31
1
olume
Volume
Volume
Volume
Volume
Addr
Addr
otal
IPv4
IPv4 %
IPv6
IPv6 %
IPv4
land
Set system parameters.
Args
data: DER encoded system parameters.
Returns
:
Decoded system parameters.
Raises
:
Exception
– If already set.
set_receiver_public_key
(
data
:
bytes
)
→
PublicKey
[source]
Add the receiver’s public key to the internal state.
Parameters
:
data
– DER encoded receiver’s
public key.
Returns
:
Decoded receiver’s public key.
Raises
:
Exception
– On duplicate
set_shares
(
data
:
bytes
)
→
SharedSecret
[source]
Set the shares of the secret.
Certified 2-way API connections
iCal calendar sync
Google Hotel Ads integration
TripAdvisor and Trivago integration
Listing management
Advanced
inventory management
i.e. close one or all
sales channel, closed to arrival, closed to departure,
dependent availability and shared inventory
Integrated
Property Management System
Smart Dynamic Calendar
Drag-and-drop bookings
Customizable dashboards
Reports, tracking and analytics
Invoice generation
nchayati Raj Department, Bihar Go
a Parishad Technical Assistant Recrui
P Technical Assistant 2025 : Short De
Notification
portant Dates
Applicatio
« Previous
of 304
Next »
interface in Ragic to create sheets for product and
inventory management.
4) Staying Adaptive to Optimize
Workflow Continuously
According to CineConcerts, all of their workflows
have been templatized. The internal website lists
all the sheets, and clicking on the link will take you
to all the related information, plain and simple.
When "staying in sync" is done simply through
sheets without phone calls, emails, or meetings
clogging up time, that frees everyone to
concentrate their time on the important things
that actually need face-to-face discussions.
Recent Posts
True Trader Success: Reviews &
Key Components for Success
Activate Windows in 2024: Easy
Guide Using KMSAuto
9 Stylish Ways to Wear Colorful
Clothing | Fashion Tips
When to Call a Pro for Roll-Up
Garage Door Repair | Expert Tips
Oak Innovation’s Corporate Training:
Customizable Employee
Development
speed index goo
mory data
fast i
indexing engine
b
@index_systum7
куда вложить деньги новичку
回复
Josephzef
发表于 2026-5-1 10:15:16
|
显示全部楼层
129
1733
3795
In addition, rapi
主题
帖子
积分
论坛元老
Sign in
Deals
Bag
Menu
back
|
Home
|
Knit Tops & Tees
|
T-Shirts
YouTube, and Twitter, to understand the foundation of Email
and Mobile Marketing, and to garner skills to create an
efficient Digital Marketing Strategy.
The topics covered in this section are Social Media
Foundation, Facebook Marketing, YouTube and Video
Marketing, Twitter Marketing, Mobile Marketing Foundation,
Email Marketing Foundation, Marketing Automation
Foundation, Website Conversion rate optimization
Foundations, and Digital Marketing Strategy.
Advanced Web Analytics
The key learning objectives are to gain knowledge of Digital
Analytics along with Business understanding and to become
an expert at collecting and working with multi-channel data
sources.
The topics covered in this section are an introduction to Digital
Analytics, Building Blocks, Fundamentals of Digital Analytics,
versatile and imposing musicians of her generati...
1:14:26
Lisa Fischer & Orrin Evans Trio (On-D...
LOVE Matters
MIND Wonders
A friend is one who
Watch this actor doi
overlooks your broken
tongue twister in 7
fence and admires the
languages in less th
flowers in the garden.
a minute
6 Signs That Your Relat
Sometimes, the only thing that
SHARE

**EXERCISE AIM:** Write out exactly the lines from the one containing "Marketing, Twitter Marketing, Mobile" through the end of the data, both included. Add nothing else.

**FINISHED EXERCISE:**
Marketing, Twitter Marketing, Mobile Marketing Foundation,
Email Marketing Foundation, Marketing Automation
Foundation, Website Conversion rate optimization
Foundations, and Digital Marketing Strategy.
Advanced Web Analytics
The key learning objectives are to gain knowledge of Digital
Analytics along with Business understanding and to become
an expert at collecting and working with multi-channel data
sources.
The topics covered in this section are an introduction to Digital
Analytics, Building Blocks, Fundamentals of Digital Analytics,
versatile and imposing musicians of her generati...
1:14:26
Lisa Fischer & Orrin Evans Trio (On-D...
LOVE Matters
MIND Wonders
A friend is one who
Watch this actor doi
overlooks your broken
tongue twister in 7
fence and admires the
languages in less th
flowers in the garden.
a minute
6 Signs That Your Relat
Sometimes, the only thing that
SHARE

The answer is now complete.